What’s wrong with this picture? Well, many things, but primarily: this is not engineering. Was there any thought put into how to test beyond the individual unit level? Is there any way to test realistic traffic flows while connecting the new module to the network without impacting the rest of the network’s operation? Is there any real rollback plan in case things go wrong? Can there be?

In “modern” network design, none of these things tend to exist because they cannot exist. They cannot exist because we have not truly learned to do design life-cycles or truly modular designs. In the software world, if you don’t do modular design, it’s either because you didn’t think it through, or because you thought it through and decided the trade-off just wasn’t worth it. In the networking world, we play around the edges of resilient, modular designs, but networking folks don’t tend to know the underlying technologies—and how they work—well enough to understand how to divide a problem into modules correctly, and the interfaces between those modules.

Let’s consider the same example, but with some engineering principles applied. Instead of a traditional two-layer hierarchy, you have a single-SKU spine and leaf fabric with clearly defined separation between the fabric and pods, clearly defined underlay and overlay protocols, etc. Now you can build a pod and test it against a “fake fabric” before attaching it to the production fabric, including any required automation. Then you can connect the pod to the production fabric and bring up just the underlay protocol, testing the entire underlay before pushing the overlay out to the edge. Then you can push the overlay to the edge and test that before putting any workload on the new pod. Then you can test fake load on the new pod before pushing production traffic onto the pod…

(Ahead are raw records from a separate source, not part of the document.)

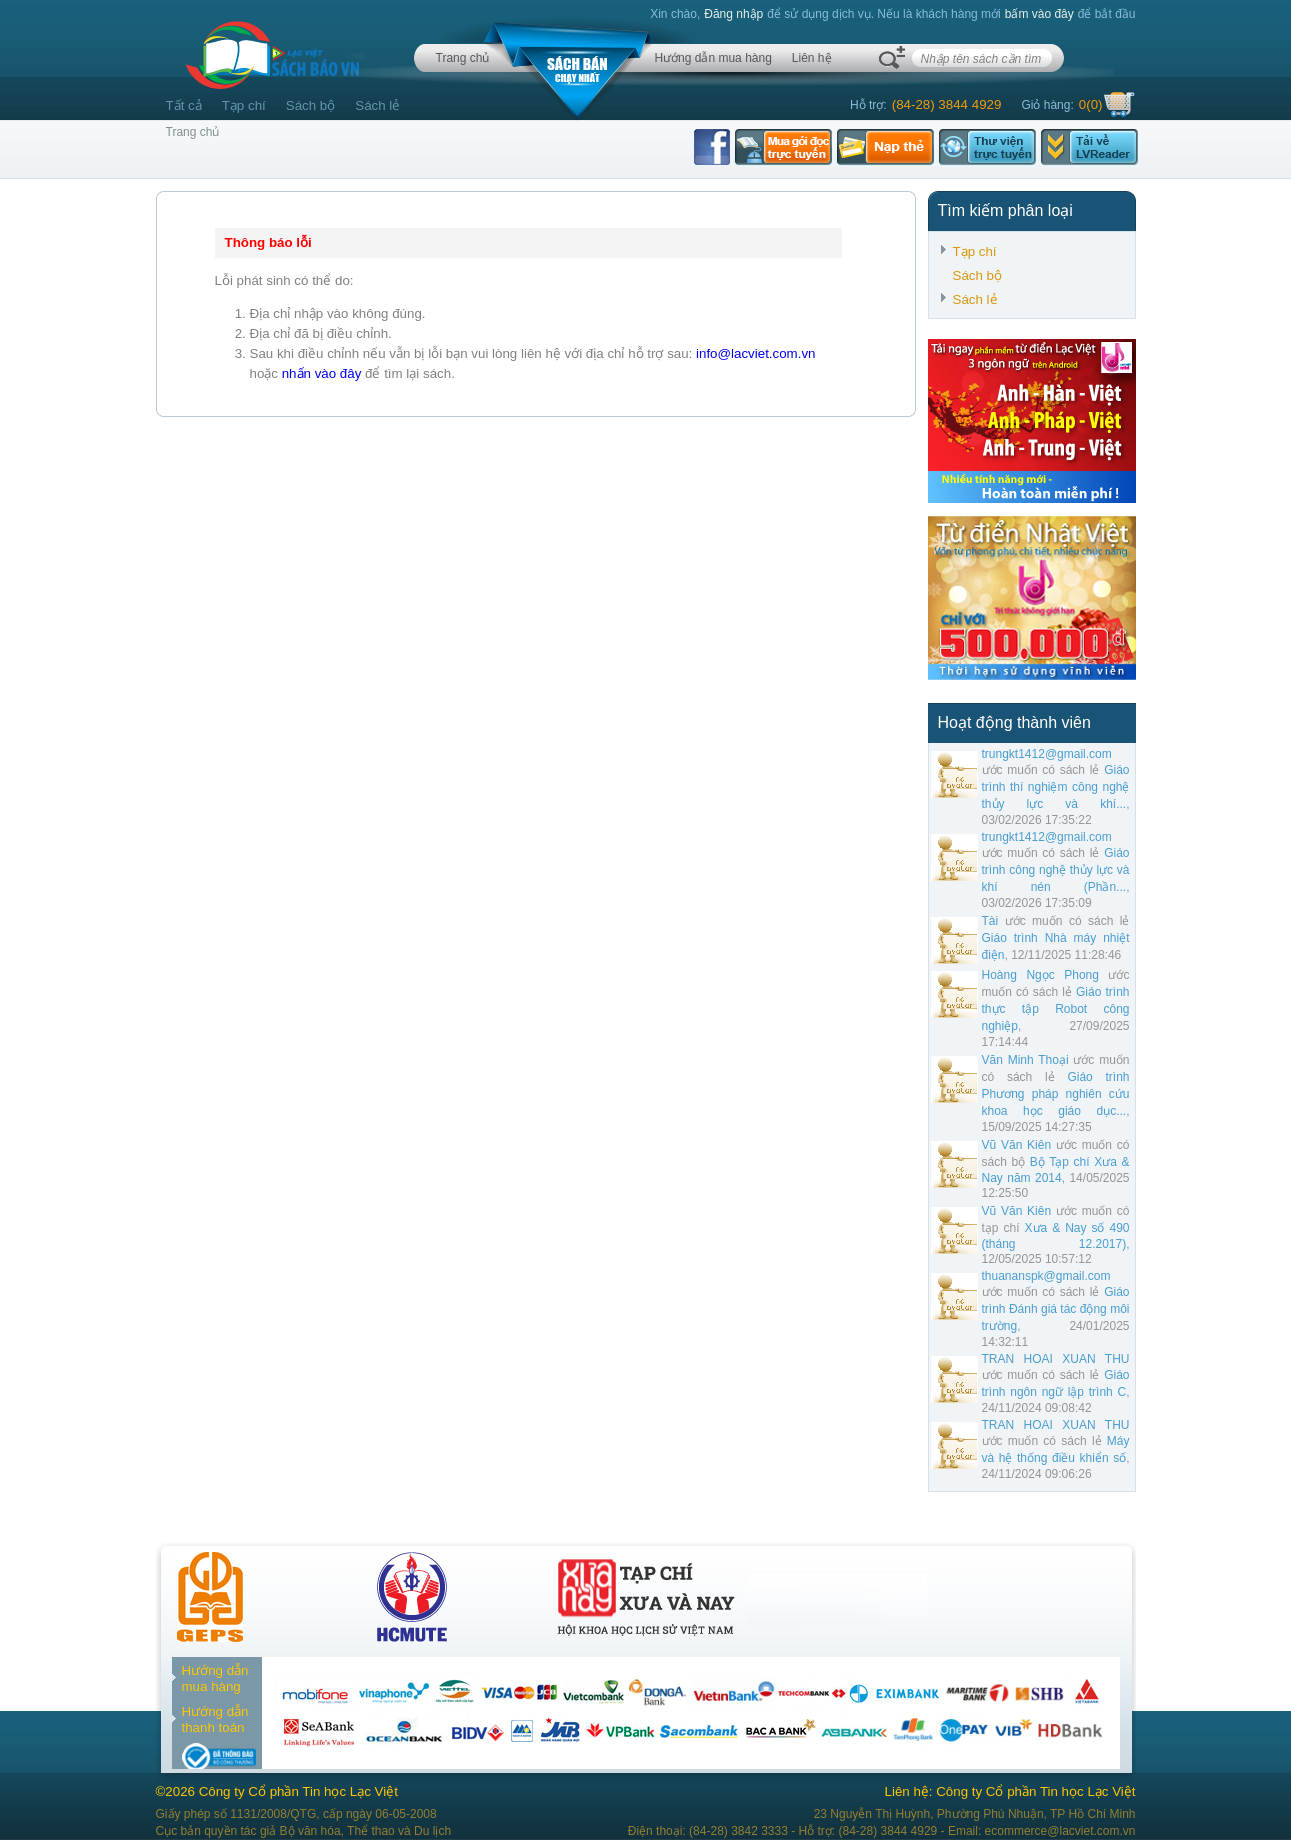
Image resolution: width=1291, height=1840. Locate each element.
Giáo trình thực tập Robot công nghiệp (1056, 1009)
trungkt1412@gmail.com (1047, 754)
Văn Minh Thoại (1025, 1060)
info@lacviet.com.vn (755, 353)
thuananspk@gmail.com (1046, 1276)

Each of these tests, other than the initial test against a lab environment, can take place on the production network with little or no risk to the entire system. You’re not physically modifying current hardware (except plugging in new cables!), so it’s easy to roll changes back. You know the lower layer parts work before putting the higher layer parts in place. Because the testing happens on the real network, these are canaries rather than traditional “certification” style tests. Because you have real modularization, you can fail fast without causing major harm to any system. Because you are doing things in stages, you can build tests that determine clean and correct operation before moving to the next stage.

This is an engineered solution—thought has been put into proper modules, how those modules connect, what information is carried across those modules, etc. Doing this sort of work requires knowing more than how to configure—or automate—a set of protocols based on what a vendor tells you to do. Doing this sort of work requires understanding what failure looks like at each point in the cycle and deciding whether to fail out or fix it.

It may not meet the “formal” process mathematicians might prefer, but neither is it the “move fast and break stuff” attitude many see in “the Valley.” It is fail fast, but not fail foolishly. And its where we need to move to retain the title of “engineer” and not lose the confidence of the businesses who pay us to build networks that work.